The clouds above are swirling a deeper gray, and I curse under my breath. Shenandoah National Park is huge and the more time that passes, the more concerned I become the girl won’t be found alive. My stomach twists and I clench my hands into fists. I still don’t understand how a school could leave one of their students behind. But the girl has some basic survival knowledge, according to her parents, so I hope we can find her before the storm really hits.
Bennett is the one who introduced me to camping and who sparked my interest in search and rescue. The first time we went, I’d been super-excited to spend time in nature, hoping it would be some kind of cool, spiritual experience. It definitely wasn’t. I returned home with probably a thousand mosquito bites, blisters on my toes, and very sore calves. But I fell in love with the outdoors to the point some days it is hard to convince myself not to run away and live off the grid in Alaska.
The sky lights up, and the woods vibrate with the loud crack that follows the lightning. Taya looks up and then back at me. “Shit, it’s about to come down on us.”

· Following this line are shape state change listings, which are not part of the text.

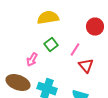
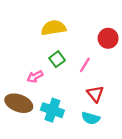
pink arrow: (32, 60) -> (35, 77), turned 32
red triangle: (86, 66) -> (95, 94), moved

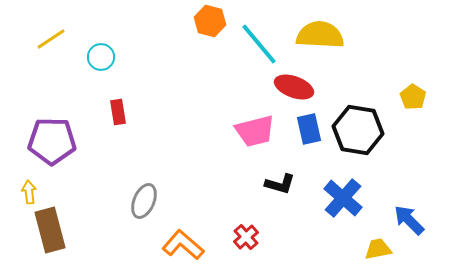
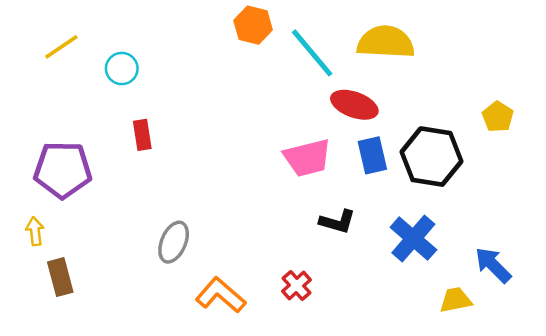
brown rectangle: (50, 230) -> (60, 277), size x0.7

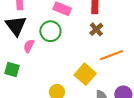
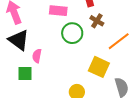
green circle: (50, 31) -> (72, 33), moved
green square: (12, 70) -> (25, 74), moved

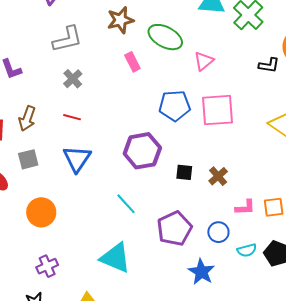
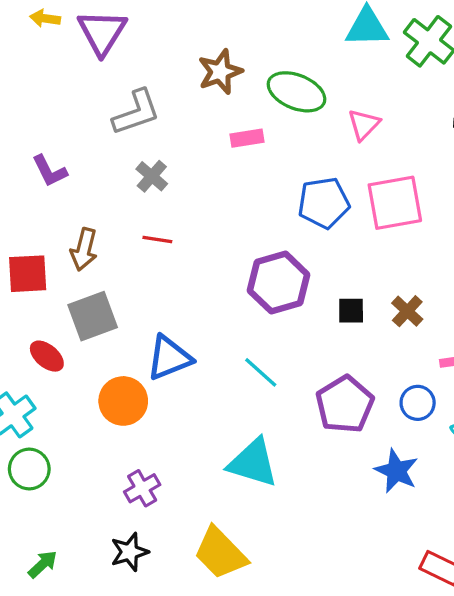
pink rectangle: (132, 62) -> (247, 138), turned -66
gray square: (28, 159) -> (93, 316), size x1.4
blue triangle: (77, 159) -> (169, 358), moved, turned 40

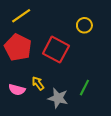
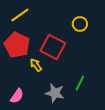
yellow arrow: (38, 83) -> (36, 65), moved
pink semicircle: (17, 90) -> (17, 96), moved, turned -70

“We should return to the staging area. It’s becoming too dangerous to be out here.”
Taya nods and we turn to head back. After a few meters, my foot slips at one point on a too-smooth rock, but Taya catches my arm. Lightning continues to streak through the sky, and we quicken our pace. Instead of cutting back through the thick brush, we wander outside of our assigned area and hop on another deer path.
We’re only twenty feet away from the falls when I hear it. A soft whimper. At first I stop and think it might be the wind, or a bird of some kind hiding from the storm. But then I hear it again, followed by sniffling.

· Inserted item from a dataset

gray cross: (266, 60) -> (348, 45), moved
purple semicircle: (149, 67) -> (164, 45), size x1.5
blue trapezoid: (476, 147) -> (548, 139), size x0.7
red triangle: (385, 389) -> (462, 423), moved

I whip my head around and walk in a widening circle. “Julia? Is that you?”
“Yes! Yes, I’m over here.”
At first I don’t see anyone, but then the girl emerges from a forest-green tent a couple of meters to my left.
“Taya! Taya! Over here.”
Taya runs over as thunder bursts overhead. Julia is a little sunburnt, badly bitten by mosquitos, and her lips are blistered. But she can
walk, and more important than any other detail, she’s alive. She hugs us, then pulls away and wipes her eyes. “I was so scared being out here. I tried to find my way back to a trail but couldn’t. Everything looks the same. When the storm started, I thought I’d never see my family again.”
“You’re okay. We’ve got you.” I hug her once more as Taya radios in that we found Julia and that we are heading back down.

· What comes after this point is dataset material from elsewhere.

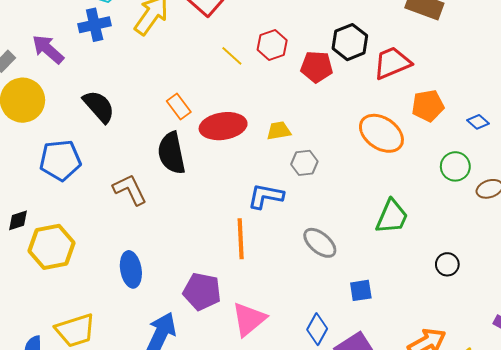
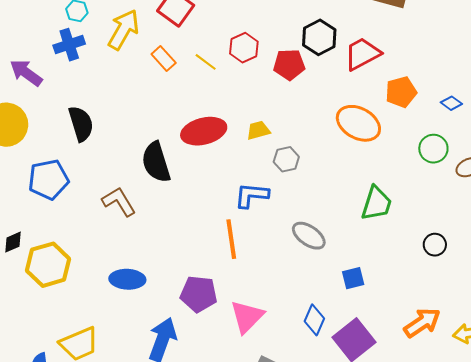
black semicircle: (99, 106) -> (81, 124), turned 30
orange rectangle: (179, 106) -> (164, 59), moved
blue ellipse: (131, 269) -> (127, 279), turned -72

After grabbing some of Julia’s belongings and making sure she is well enough to walk, we make our way back to the staging area. The poor girl finishes a granola bar Taya hands her in two bites. When we hit the edge of the tree line, the medical staff rushes over to Julia and takes over while Taya and I go to debrief.
To know that Julia will go home and be with her family after this experience because Taya and I and the rest of our team were willing to work hard means everything to me. When the girl gets into the ambulance and leaves, I turn to Taya and start bawling. Taya joins in immediately. With all the chaos in my life, everything with Tony and with my mom, it’s just such a relief to know I can still do good in the world.
Chapter Seventeen
Tony
These last six weeks have been grueling, but in an entirely new way. I hadn’t expected to miss Inara so much. It’s surprising how often I thought about things like holding her, lying next to her. I imagined her lips and her eyes, of course, but it was more than that. For the first time, I actually missed her being, like she’d somehow become a part of me, and I hadn’t noticed until we were actually separated.
Bear was right about search and rescue. And thankfully, the storm passed and nothing happened to her. Though I still can’t believe she was out there. I wish I could have been there to make sure she was okay, but she did it all without me—and they found the missing child. My girl is kind of a badass.